Garbage Collection
As Furiko runs more and more Jobs in the cluster, they may tend to build up over time, even after they are finished.
As such, Furiko imposes a time-to-live (TTL) on all Jobs after they are finished, so that the Kubernetes will not be too overloaded and controllers will be more responsive in general.
Configuration
Job: ttlSecondsAfterFinished
Each Job can specify ttlSecondsAfterFinished
which specifies the maximum TTL for a Job after it is finished, beyond which it will be deleted.
If not specified, it will default to the global controller defaultTTLSecondsAfterFinished
value.
Global: defaultTTLSecondsAfterFinished
The controller has a configuration value defaultTTLSecondsAfterFinished
which specifies the default TTL for all Jobs created.

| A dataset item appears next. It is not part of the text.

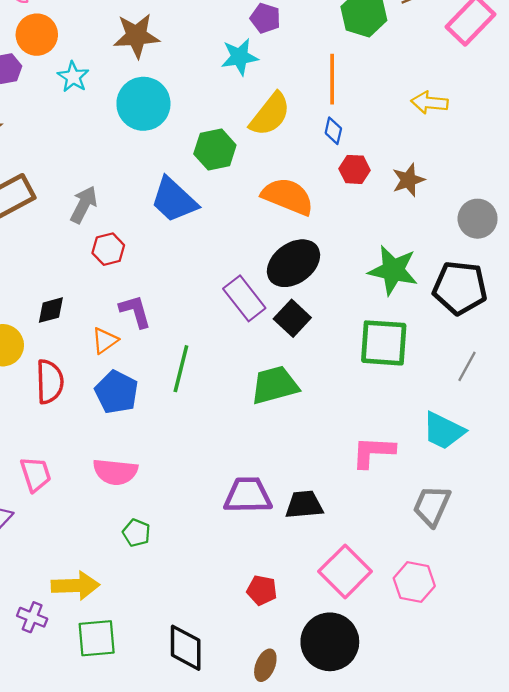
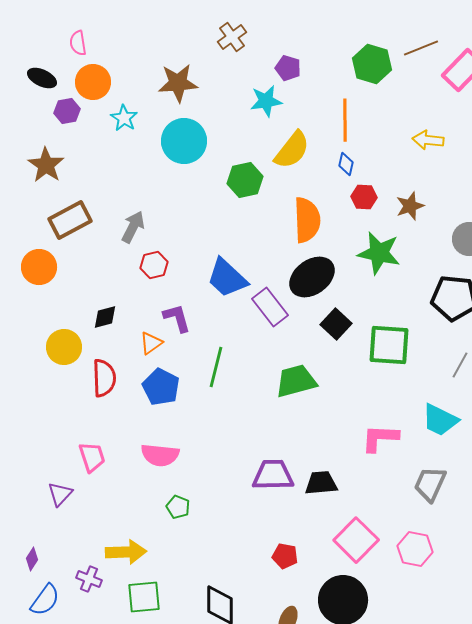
orange semicircle: (288, 196) -> (307, 220), turned 66
blue trapezoid: (174, 200) -> (227, 278), moved
green star: (393, 270) -> (379, 253), moved
black square: (292, 318) -> (336, 324), moved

To avoid issues with huge amounts of finished Jobs building up, a non-zero TTL is enforced.
Defaults to 3600 (1 hour).
tip
When running massive amounts of cron Jobs in the cluster, the API calls to Kubernetes tend to be extremely spiky and predictable every hour.
In practice, we find that skewing the defaultTTLSecondsAfterFinished
value by 3 minutes (i.e. setting it to 3780
) would avoid making too many overlapping API calls to Kubernetes at the same time.